Many years ago, someone asked me why so many potters hate to make plates. I couldn't answer for all potters; it wasn't even easy to answer for myself, though at the time I did, in fact, hate to make plates. It wasn't the skill involved - it's hardly more difficult to make a plate than a bowl. They do have a pretty high breakage & loss rate, but it wasn't that either. Plates occupy a funny place in the world of functional ware. They are ubiquitous on western tables, but almost always in sets. Even the most casual of households tends to put matching plates on the table at mealtime. People think of mugs as individual. A mug with a cute saying or a picture of somewhere you've been, or indeed, a handmade mug can help define your identity to the world somewhat like your clothes or your car or even your sofa do. Nobody seems to have their special plate that speaks to who they are. Nobody buys one plate.

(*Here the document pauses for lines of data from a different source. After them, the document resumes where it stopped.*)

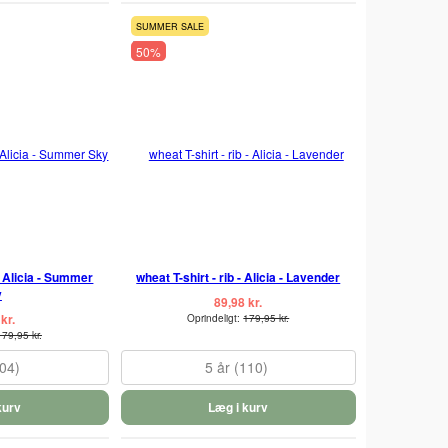
SUMMER SALE
50%
- Alicia - Summer
wheat T-shirt - rib - Alicia - Lavender
y
89,98 kr.
kr.
Oprindeligt:
179,95 kr.
179,95 kr.
104)
5 år (110)
kurv
Læg i kurv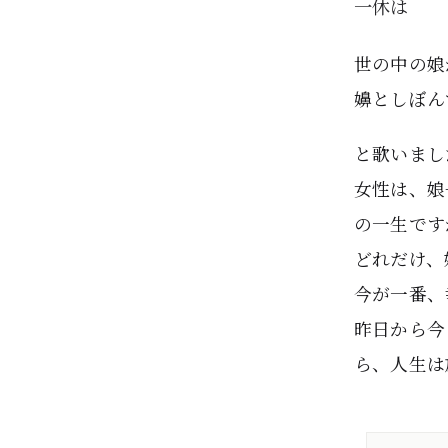
一休は
世の中の娘
嬶としぼん
と歌いまし
女性は、娘
の一生です
どれだけ、
今が一番、
昨日から今
ら、人生は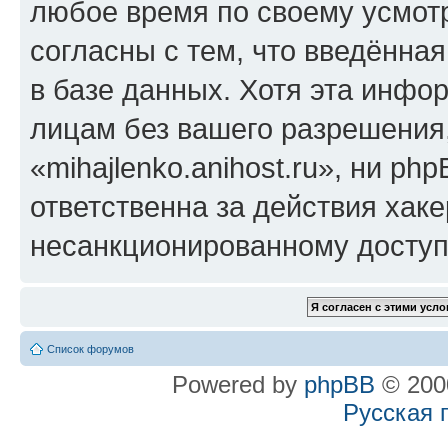
любое время по своему усмот
согласны с тем, что введённа
в базе данных. Хотя эта инфо
лицам без вашего разрешения
«mihajlenko.anihost.ru», ни p
ответственна за действия хаке
несанкционированному доступу
Список форумов
Powered by
phpBB
© 2000
Русская 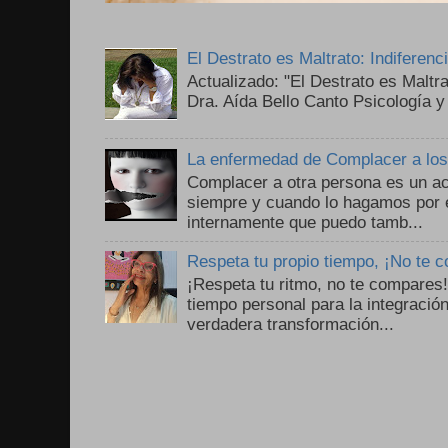
El Destrato es Maltrato: Indiferen
Actualizado: "El Destrato es Maltr
Dra. Aída Bello Canto Psicología y
La enfermedad de Complacer a lo
Complacer a otra persona es un ac
siempre y cuando lo hagamos por 
internamente que puedo tamb...
Respeta tu propio tiempo, ¡No te 
¡Respeta tu ritmo, no te compares
tiempo personal para la integració
verdadera transformación...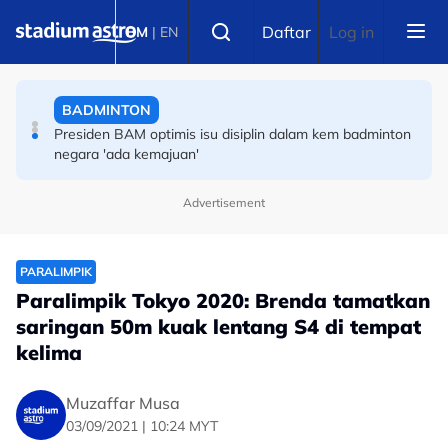
Skip to main content
ANGKAT BERAT
Select language
Daftar
Log in
BM
|
EN
‘Kita tidak boleh terlalu bangga’ -- Pekan Ramli ingatkan
kem angkat berat
BADMINTON
Presiden BAM optimis isu disiplin dalam kem badminton
negara 'ada kemajuan'
Advertisement
PARALIMPIK
Paralimpik Tokyo 2020: Brenda tamatkan
saringan 50m kuak lentang S4 di tempat
kelima
Muzaffar Musa
03/09/2021 | 10:24 MYT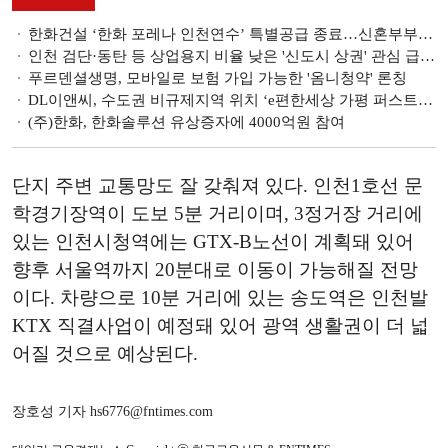
한화건설 ‘한화 포레나 인천연수’ 특별공급 종료…신혼부부·생애최초 인기
인천 검단·동탄 등 상업용지 비율 낮은 '신도시 상권' 관심 급증세
푸르덴셜생명, 모바일로 보험 가입 가능한 '옴니청약' 론칭
DL이앤씨, 수도권 비규제지역 위치 ‘e편한세상 가평 퍼스트원’ 20일 주택전시관 개관
(주)한화, 한화솔루션 유상증자에 4000억원 참여
단지 주변 교통망도 잘 갖춰져 있다. 인천1호선 문
학경기장역이 도보 5분 거리이며, 3정거장 거리에
있는 인천시청역에는 GTX-B노선이 계획돼 있어
향후 서울역까지 20분대로 이동이 가능해질 전망
이다. 차량으로 10분 거리에 있는 송도역은 인천발
KTX 직결사업이 예정돼 있어 광역 생활권이 더 넓
어질 것으로 예상된다.
장호성 기자 hs6776@fntimes.com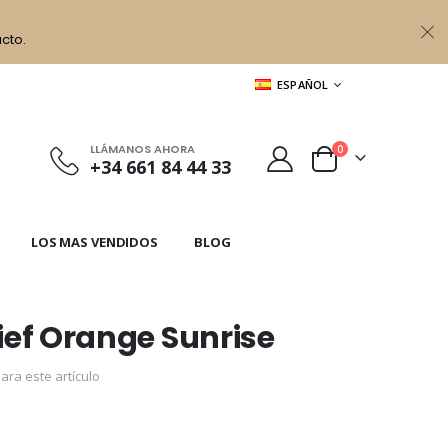
cto.
LENGUAJE
ESPAÑOL
LLÁMANOS AHORA
artículos
0
+34 661 84 44 33
Cart
LOS MAS VENDIDOS
BLOG
rief Orange Sunrise
ara este artículo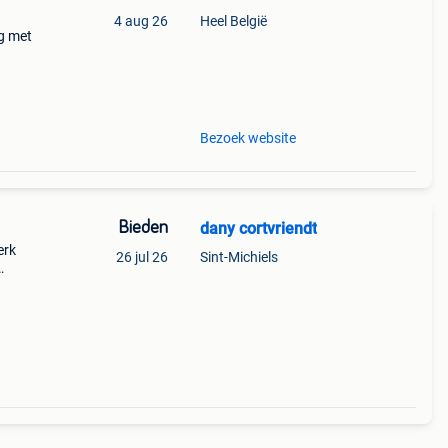
4 aug 26
Heel België
g met
van
g en
Bezoek website
Bieden
dany cortvriendt
erk
26 jul 26
Sint-Michiels
ting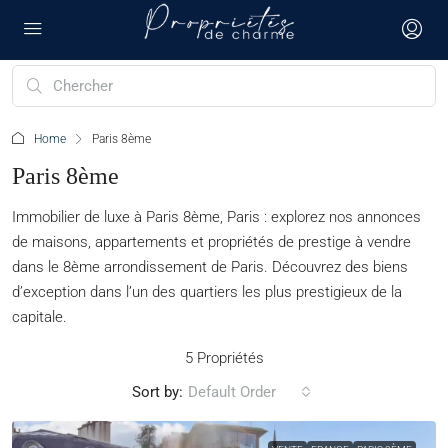
Home
Paris 8ème
Paris 8ème
Immobilier de luxe à Paris 8ème, Paris : explorez nos annonces
de maisons, appartements et propriétés de prestige à vendre
dans le 8ème arrondissement de Paris. Découvrez des biens
d’exception dans l’un des quartiers les plus prestigieux de la
capitale.
5 Propriétés
Sort by:
Default Order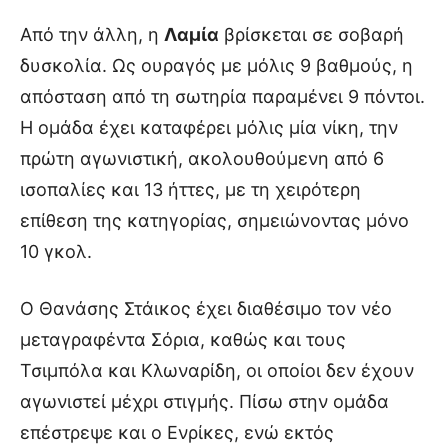
Από την άλλη, η
Λαμία
βρίσκεται σε σοβαρή
δυσκολία. Ως ουραγός με μόλις 9 βαθμούς, η
απόσταση από τη σωτηρία παραμένει 9 πόντοι.
Η ομάδα έχει καταφέρει μόλις μία νίκη, την
πρώτη αγωνιστική, ακολουθούμενη από 6
ισοπαλίες και 13 ήττες, με τη χειρότερη
επίθεση της κατηγορίας, σημειώνοντας μόνο
10 γκολ.
Ο Θανάσης Στάικος έχει διαθέσιμο τον νέο
μεταγραφέντα Σόρια, καθώς και τους
Τσιμπόλα και Κλωναρίδη, οι οποίοι δεν έχουν
αγωνιστεί μέχρι στιγμής. Πίσω στην ομάδα
επέστρεψε και ο Ενρίκες, ενώ εκτός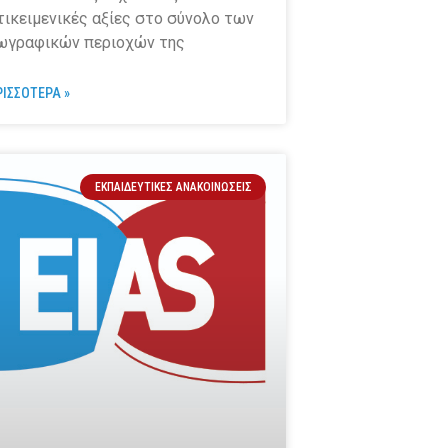
τικειμενικές αξίες στο σύνολο των
ωγραφικών περιοχών της
ΡΙΣΣΟΤΕΡΑ »
ΕΚΠΑΙΔΕΥΤΙΚΈΣ ΑΝΑΚΟΙΝΏΣΕΙΣ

It never was plates that I hated; I hate making sets of plates. People's eyes are so accustomed to the exact match of machine-made plates that the tiniest differences read as flaws. Once I accepted that I prefer making plates that are cousins rather than twins - a lesson driven home by the Great Plate Debacle of 2012 - I discovered that I actually love making plates.
I don't think I blogged about the Great Plate Debacle at the time, I was so discouraged and annoyed. A couple from Colorado bought four plates of mine in a local store. They later called the proprietor to ask if they could order more. Despite my policy to never, never, never, never take custom orders, I took this one because the store owner is a good friend of mine, and, like all of them, it ended poorly. (Even the ones that end well end poorly, as I always put far more time into a custom order than I could ever hope to be paid for.) I made the plates, but the customer said the oribe was a little brighter on some than others, and there was an eighth-inch difference between the biggest and the smallest...ugh. Not clear on the "handmade variation" concept! Worst of all, now they didn't want ANY of the plates...even the ones they had purchased, in the store, six months previously, before they even placed the order. There's more to this stupid story, but even typing it is giving me a stabby feeling, so I'd better stop and go watch some cute-kitten videos.
Whew! I'm back. Anyway, here in the present, I love making plates. They are a wide canvas of space that cries out to be stamped, slip-trailed, and glaze-embedded. Even better, I need five plates for a group show in the fall, and they have to be fabulous. I'll probably make between 30 and 60 plates to get the Fabulous Five.
Above are some in progress towards this goal. I had hoped to trim and decorate today but the humidity is not cooperating! Maybe today is housecleaning and lawn-mowing, and tomorrow, back to the plates.